Rising Thunder Music & Soundtrack

Soundtrack details were never broadly published during the alpha, and official music resources are limited following the shutdown.

Additional Info

Rising Thunder Additional Information

Developer: Radiant Entertainment
Publisher: Radiant Entertainment

Lead Designer: Seth Killian

Technical Alpha Date: July 28, 2015

Development History / Background:

Rising Thunder was created by Radiant Entertainment, a studio based in Los Altos, California that was founded in 2013. It followed the team’s earlier project Stonehearth, a buy-to-play survival and sandbox title, and was positioned as the studio’s first free to play release. With former Capcom community manager Seth Killian involved in the design leadership, the goal was to build a competitive fighter that felt at home on PC and welcomed players who might otherwise bounce off traditional input complexity.

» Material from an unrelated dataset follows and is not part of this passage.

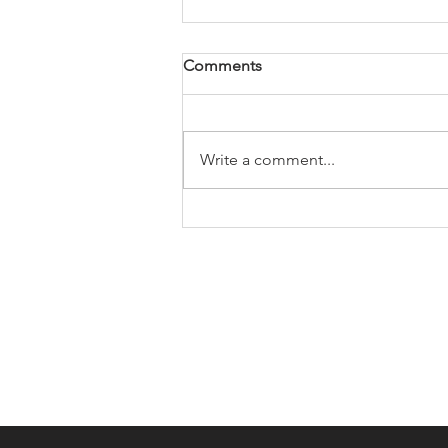
Comments
Write a comment...
KC66: Daryl Tarpey's 2013
KTM 500 EXC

In terms of inspiration, Rising Thunder drew from classic 1v1 foundations associated with Street Fighter while also borrowing some of the broader accessibility ideas that helped series like Super Smash Bros. reach a wide audience. The end result was a clear attempt to translate the competitive fighting game experience to a PC-first, online-first format, even though the project ultimately ended when Riot Games acquired Radiant Entertainment and Rising Thunder was left behind.